Chaque mois, toute entreprise employant au moins un salarié doit transmettre à l'URSSAF une déclaration sociale nominative (DSN). Ce flux dématérialisé, obligatoire depuis 2017 pour l'ensemble des employeurs du secteur privé, regroupe les informations relatives aux rémunérations, aux cotisations sociales et aux événements de paie (arrêts maladie, fins de contrat, heures supplémentaires). La DSN remplace l'ancien bordereau récapitulatif de cotisations (BRC), qui n'existe plus en tant que formulaire distinct mais dont le terme reste utilisé dans la pratique.

La DSN doit être déposée au plus tard le 5 ou le 15 du mois suivant la période d'emploi, selon que l'entreprise compte plus ou moins de 50 salariés. Ce calendrier est fixé par l'article R. 243-6 du Code de la sécurité sociale. Un oubli de déclaration URSSAF, même involontaire, interrompt ce circuit et déclenche un enchaînement de conséquences financières automatiques.

Deux types d'anomalies sont à distinguer. L'absence totale de déclaration : aucune DSN n'a été transmise pour une échéance donnée. Et l'erreur dans une déclaration déposée : montant de cotisations erroné, effectif mal renseigné, ou assiette de rémunération incomplète. Dans les deux cas, l'URSSAF dispose de mécanismes de relance et de sanction qui s'activent sans intervention humaine, dès le lendemain de la date limite.

Les télé-déclarations transitent par le portail net-entreprises.fr ou par un logiciel de paie certifié. Toute entreprise doit conserver la preuve de dépôt (accusé de réception technique et certificat de conformité) pendant au moins 6 ans, durée de prescription applicable aux cotisations sociales en vertu de l'article L. 244-3 du Code de la sécurité sociale.

Conséquences immédiates d'un oubli ou d'une erreur de déclaration

L'absence de DSN à la date d'exigibilité entraîne 3 conséquences distinctes, cumulables entre elles.

Première conséquence : la majoration de retard initiale. L'article R. 243-16 du Code de la sécurité sociale prévoit une majoration de 5 % du montant des cotisations dues. Cette pénalité s'applique dès le premier jour de retard, sans mise en demeure préalable.
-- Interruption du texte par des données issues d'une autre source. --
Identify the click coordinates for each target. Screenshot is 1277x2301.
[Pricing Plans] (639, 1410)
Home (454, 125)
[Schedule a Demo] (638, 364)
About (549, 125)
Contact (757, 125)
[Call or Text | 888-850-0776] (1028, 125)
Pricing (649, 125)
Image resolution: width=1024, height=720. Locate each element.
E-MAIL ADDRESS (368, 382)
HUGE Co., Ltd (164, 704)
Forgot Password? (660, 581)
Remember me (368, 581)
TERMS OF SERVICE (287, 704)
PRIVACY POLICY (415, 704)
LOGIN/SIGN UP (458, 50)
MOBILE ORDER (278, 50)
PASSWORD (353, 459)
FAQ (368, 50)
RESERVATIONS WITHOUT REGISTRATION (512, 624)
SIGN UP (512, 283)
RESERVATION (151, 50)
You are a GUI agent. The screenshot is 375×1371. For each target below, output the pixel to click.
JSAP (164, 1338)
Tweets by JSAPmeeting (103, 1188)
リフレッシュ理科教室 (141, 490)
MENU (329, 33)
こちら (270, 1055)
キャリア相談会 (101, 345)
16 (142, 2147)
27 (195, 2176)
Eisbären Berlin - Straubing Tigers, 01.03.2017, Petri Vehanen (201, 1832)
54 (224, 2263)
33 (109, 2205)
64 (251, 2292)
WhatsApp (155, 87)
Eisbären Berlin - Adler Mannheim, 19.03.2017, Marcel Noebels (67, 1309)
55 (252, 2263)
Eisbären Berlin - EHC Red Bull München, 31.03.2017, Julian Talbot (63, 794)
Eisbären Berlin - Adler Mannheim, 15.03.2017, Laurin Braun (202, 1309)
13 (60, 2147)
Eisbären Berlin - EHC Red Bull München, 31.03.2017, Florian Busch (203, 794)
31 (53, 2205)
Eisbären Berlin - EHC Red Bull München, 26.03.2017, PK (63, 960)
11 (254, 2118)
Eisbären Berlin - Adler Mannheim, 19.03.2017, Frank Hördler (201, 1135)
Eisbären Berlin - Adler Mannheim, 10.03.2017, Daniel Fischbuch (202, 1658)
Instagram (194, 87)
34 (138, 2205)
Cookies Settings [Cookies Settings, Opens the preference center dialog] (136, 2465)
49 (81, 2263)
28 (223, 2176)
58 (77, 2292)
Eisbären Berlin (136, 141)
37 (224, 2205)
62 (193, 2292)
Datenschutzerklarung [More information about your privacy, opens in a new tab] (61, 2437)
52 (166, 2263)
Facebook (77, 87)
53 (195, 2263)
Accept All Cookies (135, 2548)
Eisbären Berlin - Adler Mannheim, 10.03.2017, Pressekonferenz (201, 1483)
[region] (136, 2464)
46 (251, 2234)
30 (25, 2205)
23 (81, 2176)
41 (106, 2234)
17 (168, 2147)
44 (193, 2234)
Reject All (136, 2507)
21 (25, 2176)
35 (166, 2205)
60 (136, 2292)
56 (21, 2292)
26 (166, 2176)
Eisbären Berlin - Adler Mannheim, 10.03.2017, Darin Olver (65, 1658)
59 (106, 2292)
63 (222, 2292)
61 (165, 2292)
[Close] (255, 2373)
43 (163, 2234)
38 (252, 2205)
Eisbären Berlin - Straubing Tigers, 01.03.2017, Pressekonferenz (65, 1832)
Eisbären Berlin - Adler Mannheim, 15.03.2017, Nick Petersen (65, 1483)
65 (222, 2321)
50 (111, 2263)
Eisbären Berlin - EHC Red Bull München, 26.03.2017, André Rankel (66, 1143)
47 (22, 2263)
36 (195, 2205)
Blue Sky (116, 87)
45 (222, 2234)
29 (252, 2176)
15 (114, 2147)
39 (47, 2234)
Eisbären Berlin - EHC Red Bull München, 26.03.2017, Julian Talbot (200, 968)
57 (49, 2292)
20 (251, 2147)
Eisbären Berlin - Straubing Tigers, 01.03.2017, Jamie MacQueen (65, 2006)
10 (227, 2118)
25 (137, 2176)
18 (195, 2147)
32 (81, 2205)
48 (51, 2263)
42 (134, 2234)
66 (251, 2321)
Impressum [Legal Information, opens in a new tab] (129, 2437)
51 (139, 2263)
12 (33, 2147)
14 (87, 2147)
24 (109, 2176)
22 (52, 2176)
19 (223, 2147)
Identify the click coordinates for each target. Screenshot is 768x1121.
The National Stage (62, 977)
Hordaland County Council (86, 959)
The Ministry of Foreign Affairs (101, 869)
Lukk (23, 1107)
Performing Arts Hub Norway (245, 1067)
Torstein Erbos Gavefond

Deuxième conséquence : la majoration complémentaire. À cette pénalité initiale s'ajoute une majoration de 0,2 % par mois de retard (soit 2,4 % par an). Elle court à compter de la date d'exigibilité jusqu'au jour du paiement effectif.

Troisième conséquence : la taxation provisoire forfaitaire. Lorsqu'aucune déclaration n'est déposée, l'URSSAF peut calculer les cotisations sur une base forfaitaire, en application de l'article R. 243-19. Ce montant est déterminé à partir des données connues de l'organisme (dernière DSN reçue, effectif déclaré). En pratique, cette taxation forfaitaire est souvent supérieure aux cotisations réellement dues, car elle intègre des hypothèses majorantes. L'entreprise supporte alors une charge de trésorerie injustifiée tant qu'elle n'a pas régularisé.

ConséquenceBase légaleMontant ou tauxDéclenchement
Majoration initialeArt. R. 243-16 CSS5 % des cotisations duesDès J+1 après la date limite
Majoration complémentaireArt. R. 243-16 CSS0,2 % par moisÀ compter de la date d'exigibilité
Taxation forfaitaireArt. R. 243-19 CSSCalculée sur base majoranteEn l'absence totale de déclaration

Au-delà de ces sanctions financières, un retard répété ou prolongé peut déclencher un contrôle URSSAF ciblé. L'organisme identifie les entreprises présentant des anomalies déclaratives récurrentes via son système d'analyse de risques.

Un oubli de déclaration URSSAF peut générer des majorations automatiques et une taxation forfaitaire supérieure aux cotisations réelles. Anticiper la régularisation limite l'exposition financière.
Échanger avec un avocat spécialisé en droit social et paie

Conditions et prérequis pour activer le droit à l'erreur

La loi n° 2018-727 du 10 août 2018, dite loi ESSOC (pour un État au service d'une société de confiance), a introduit un droit à l'erreur au bénéfice des cotisants. Ce dispositif, codifié à l'article L. 123-1 du Code des relations entre le public et l'administration, repose sur un principe : un cotisant de bonne foi qui commet une erreur pour la première fois ne peut pas être sanctionné s'il régularise spontanément.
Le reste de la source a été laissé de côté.